My wife and I were listening to Sinead O'Connor's album "Theology" today as we drove to the Oregon Coast. Earlier in the day at the grocery store I had heard some Bruce Springsteen song (don't know which one) with a religious theme. It occurred to me that I really like works like this with a religious theme. Too many U2 songs to count would fall in this same category, but most notably "40", and, extending beyond music, the treatment of religion is one of the things I like most in the TV show "House".
Now, you may say to yourself, "So a guy who writes a religious blog likes religious stuff, where's the revelation in that?" The thing is, as a rule, I really dislike "Christian music" -- that is, the stuff that you hear on a Christian radio station. And for that matter I'm not too crazy about a lot of the music that gets sung in non-liturgical Christian churches on a Sunday morning. (I should divulge at this point that I attend a non-liturgical church which I very much love, in spite of the music.)
So, I got to wondering, what is it about Sinead O'Connor and Bruce Springsteen and U2 and "House" that I like so much when they wax religious that I don't like in your average Christian radio station music? Without "House" being in the list, you might attribute it simply to the quality of the musical composition, but "House" was specifically in the list my mind made for me and integral to the pattern my subconscious had identified, so I had to dig a little deeper.
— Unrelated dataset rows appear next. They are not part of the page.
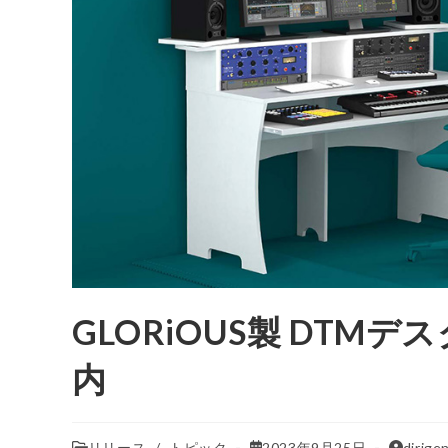
GLORiOUS製 DTMデ
内
リリース
/
トピック
2023年9月25日
dirige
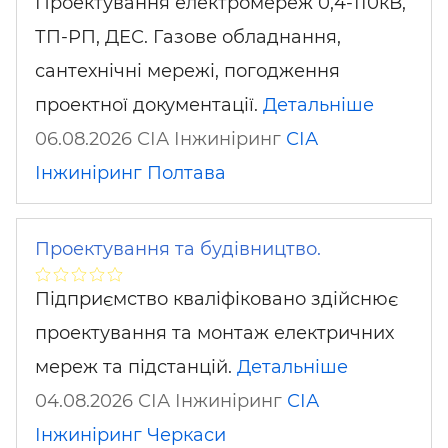
Проектування електромереж 0,4-110кВ,
ТП-РП, ДЕС. Газове обладнання,
сантехнічні мережі, погодження
проектної документації.
Детальніше
06.08.2026 СІА Інжиніринг
СІА
Інжиніринг
Полтава
Проектування та будівництво.
Підприємство кваліфіковано здійснює
проектування та монтаж електричних
мереж та підстанцій.
Детальніше
04.08.2026 СІА Інжиніринг
СІА
Інжиніринг
Черкаси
The thing that I came up with is dissatisfaction. The average praise song is generally OK with the state of the world, usually even pretty happy about it. But when Sinead or Bruce Springsteen or U2 sing a religious song, they're generally not satisfied with the way things are, often starting with religion, even their own personal faith. That draws me in. It makes it accessible to me.
The thing is, I think this is profoundly Biblical. The people in the Bible from Abraham to Moses to Jesus(!) in Gethsemane are constantly struggling with God. And if I'm reading it correctly, that's the way God likes it. God doesn't want to be surrounded by yes men.
Now I'm going to take this a step further and go from talking about Christian music to talking about specifically Christian worship. The traditional liturgy begins with "Lord, have mercy" and brings a broken world before God and only then receives it back transformed. Non-liturgical worship tends to begin with, "Let's all stand and sing praise to our mighty God" and stays there. It's got too much "Gloria in Excelsis" and not enough "Kyrie Eleison".
Now if you've read this far, you may have noticed that I've completely muddled the two distinct ideas of dissatisfaction with the state of the world and dissatisfaction with worship and religion. I'm OK with that. I think there's one thing beneath them both, and that's uncertainty.
I need uncertainty to nurture my faith. I am convinced that faith has more to do with doubt than it does with certainty. A religion based on certainty forces me almost immediately into a conflict between that religion and my experience of the world. A religion based on uncertainty leads me almost immediately into engagement with God, even if that engagement is in the form of wrestling.